Through curated pieces of prose and poetry, Kapur, an Arovilian himself - his family moved here when he was 10 - hopes to "provide a layer of explanation" about the place, which he feels often gets misconstrued as utopian. "Utopia is by definition unreal, unattainable," he writes in the book. Auroville, he says, is not a utopia, but a "complex, lived and very real community of some 2,500 people nestled above the Indian Ocean, on the Bay of Bengal".
Dotted with schools, restaurants, shops and sports centres, Auroville, he says, looks like any other township, just that it's a lot different. "In India, I think it stands out for its environmental consciousness and ecological sensitivity. In India and the world, it stands out for its efforts to create an alternative to materialism and capitalism," Kapur says in an email interview. In the process, it has become a "sanctuary from the unconsciousness, self-destructiveness, and madness of the world". "More than that, though, it is also a laboratory for developing solutions to these ailments," he explains.
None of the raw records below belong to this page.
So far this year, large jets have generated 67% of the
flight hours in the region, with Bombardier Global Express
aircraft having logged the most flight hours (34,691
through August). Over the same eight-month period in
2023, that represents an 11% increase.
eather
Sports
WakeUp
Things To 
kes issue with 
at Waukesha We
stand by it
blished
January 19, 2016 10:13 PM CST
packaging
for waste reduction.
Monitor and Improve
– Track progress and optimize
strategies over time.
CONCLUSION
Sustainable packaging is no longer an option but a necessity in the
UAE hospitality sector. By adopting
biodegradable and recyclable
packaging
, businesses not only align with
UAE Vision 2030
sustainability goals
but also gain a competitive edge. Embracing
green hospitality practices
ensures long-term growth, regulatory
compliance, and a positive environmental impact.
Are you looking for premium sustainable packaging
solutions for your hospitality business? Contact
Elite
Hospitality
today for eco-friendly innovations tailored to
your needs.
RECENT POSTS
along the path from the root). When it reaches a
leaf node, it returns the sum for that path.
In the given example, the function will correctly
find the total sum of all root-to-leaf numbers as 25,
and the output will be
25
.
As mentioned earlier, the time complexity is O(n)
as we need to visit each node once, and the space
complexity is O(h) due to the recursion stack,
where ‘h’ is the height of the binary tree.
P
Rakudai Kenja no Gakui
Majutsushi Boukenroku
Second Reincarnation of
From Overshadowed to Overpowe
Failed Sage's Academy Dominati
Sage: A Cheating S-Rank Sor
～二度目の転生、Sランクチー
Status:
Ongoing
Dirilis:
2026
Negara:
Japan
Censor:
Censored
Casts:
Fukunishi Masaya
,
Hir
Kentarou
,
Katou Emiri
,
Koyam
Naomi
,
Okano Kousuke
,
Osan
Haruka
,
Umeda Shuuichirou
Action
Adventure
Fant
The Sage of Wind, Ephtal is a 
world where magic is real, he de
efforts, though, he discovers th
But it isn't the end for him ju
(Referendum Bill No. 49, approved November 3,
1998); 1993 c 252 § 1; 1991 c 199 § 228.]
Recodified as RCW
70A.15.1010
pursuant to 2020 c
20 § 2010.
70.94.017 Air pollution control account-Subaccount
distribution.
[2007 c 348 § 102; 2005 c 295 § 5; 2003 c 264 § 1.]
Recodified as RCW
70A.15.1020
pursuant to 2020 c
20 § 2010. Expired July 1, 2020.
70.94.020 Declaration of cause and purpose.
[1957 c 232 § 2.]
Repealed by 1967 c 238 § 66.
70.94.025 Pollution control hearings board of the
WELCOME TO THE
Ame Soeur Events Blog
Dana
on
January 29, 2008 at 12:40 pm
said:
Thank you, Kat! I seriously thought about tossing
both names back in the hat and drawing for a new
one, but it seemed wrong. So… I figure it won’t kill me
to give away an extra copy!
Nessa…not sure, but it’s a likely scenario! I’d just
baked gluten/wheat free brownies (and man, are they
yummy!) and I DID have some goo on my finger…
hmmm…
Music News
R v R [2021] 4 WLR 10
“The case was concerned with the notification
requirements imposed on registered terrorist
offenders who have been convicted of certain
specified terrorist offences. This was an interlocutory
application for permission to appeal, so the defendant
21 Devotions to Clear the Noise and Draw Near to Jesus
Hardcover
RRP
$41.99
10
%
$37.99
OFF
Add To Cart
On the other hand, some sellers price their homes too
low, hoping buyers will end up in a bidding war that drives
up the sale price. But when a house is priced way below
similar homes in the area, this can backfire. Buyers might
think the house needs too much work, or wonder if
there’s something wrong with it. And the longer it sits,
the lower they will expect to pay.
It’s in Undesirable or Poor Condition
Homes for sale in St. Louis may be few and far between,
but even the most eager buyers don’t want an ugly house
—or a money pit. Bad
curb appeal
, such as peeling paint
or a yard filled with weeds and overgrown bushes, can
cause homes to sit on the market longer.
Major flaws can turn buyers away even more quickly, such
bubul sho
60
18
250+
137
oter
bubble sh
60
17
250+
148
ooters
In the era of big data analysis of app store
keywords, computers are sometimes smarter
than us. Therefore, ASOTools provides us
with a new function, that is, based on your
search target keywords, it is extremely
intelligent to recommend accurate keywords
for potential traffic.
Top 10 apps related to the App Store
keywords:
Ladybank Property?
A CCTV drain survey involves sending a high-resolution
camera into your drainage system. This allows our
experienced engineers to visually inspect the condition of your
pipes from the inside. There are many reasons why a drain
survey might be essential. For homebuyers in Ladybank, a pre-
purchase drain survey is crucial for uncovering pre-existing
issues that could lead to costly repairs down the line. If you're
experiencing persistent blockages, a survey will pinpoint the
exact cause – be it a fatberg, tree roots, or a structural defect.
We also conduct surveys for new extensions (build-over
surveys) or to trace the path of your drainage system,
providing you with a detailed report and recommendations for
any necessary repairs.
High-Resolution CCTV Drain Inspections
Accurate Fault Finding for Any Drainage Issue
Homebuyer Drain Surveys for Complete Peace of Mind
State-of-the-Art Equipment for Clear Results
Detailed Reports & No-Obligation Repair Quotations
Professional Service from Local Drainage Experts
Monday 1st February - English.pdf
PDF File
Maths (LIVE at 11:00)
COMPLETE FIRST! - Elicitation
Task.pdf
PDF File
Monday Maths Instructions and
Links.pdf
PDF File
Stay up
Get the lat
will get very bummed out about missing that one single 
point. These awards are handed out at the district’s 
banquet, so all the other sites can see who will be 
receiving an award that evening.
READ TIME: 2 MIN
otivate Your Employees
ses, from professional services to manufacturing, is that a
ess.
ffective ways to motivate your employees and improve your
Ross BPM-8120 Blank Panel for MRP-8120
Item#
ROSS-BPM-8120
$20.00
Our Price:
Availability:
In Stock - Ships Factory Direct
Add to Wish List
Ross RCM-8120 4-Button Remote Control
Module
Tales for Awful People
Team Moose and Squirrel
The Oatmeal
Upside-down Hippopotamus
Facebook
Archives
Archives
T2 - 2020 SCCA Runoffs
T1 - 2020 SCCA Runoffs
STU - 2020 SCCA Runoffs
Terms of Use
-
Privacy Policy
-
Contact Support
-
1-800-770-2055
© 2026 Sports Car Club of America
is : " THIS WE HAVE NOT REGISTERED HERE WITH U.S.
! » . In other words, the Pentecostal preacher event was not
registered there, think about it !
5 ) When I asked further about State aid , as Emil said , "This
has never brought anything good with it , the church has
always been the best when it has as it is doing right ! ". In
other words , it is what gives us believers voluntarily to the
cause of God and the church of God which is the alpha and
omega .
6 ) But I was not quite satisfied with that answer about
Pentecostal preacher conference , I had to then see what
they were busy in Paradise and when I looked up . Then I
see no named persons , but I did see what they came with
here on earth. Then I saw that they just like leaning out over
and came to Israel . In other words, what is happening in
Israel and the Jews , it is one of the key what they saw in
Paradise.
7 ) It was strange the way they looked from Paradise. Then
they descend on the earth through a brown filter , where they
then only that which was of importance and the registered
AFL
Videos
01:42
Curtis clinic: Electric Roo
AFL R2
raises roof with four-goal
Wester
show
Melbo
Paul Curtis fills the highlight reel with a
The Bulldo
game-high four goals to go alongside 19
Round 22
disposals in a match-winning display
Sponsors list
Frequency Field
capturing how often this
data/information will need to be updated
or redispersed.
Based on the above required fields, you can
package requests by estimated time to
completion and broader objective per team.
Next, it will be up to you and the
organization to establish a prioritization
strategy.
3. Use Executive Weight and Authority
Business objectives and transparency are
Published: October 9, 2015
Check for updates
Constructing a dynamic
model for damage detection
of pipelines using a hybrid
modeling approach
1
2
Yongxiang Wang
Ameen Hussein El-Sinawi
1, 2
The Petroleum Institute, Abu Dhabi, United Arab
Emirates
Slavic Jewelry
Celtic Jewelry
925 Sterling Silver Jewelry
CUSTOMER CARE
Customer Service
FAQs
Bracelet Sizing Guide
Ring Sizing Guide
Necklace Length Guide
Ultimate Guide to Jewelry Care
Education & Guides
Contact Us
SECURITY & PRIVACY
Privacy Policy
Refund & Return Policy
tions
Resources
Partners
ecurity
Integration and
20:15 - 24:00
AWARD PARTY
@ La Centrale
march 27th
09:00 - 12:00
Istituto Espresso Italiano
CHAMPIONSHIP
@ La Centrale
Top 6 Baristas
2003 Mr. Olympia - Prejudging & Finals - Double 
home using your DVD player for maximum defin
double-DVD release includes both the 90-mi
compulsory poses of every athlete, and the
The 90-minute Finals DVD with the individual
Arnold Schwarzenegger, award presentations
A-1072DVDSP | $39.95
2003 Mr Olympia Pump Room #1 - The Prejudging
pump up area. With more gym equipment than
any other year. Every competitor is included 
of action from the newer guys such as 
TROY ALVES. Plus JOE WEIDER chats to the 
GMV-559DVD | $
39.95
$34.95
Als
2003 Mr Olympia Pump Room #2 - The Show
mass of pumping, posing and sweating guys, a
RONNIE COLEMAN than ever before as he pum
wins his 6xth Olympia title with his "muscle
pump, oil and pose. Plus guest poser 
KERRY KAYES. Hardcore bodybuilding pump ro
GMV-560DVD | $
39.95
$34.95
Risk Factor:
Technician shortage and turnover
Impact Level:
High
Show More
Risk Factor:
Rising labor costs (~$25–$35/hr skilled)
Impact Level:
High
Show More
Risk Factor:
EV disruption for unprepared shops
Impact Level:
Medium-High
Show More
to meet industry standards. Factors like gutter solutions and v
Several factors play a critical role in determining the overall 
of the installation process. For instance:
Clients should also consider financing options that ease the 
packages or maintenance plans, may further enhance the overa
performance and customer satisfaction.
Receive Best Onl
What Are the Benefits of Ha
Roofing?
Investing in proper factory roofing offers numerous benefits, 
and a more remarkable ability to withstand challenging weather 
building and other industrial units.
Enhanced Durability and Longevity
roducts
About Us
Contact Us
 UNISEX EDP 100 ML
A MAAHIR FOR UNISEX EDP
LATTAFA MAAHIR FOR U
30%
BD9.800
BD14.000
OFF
While the book helps fill the gaps surrounding the Aurovilian value systems, these ideas still appear vague. "Yes, people say that there is mystery surrounding Auroville. I think that is the case for many reasons," says Kapur, while describing the town as "elusive" and "hard to grasp". "It doesn't fit into any established narrative, model or pre-conception. Also, it is a very complex place, full of contradictions. So, it has multiple realities, not all of them immediately apparent. I think it's fair to say it doesn't open itself up or lend itself to analysis after just a few hours [or days] of visit. It needs time, needs a much more sustained engagement if it is to open itself up," he adds.
What he, however, feels has been working against the township is the growing tourist hordes. "I appreciate that people are interested in Auroville. At the same time, it is too small and was not designed to be a tourist attraction."
Yet, Aurovilians are not one to easily give in. "People [here] are really trying, they really are making the effort to live in a different way and to lay the seeds, however fledgling, for an alternative, better world. It's still very much a work in progress, but the effort alone is in my opinion, highly admirable."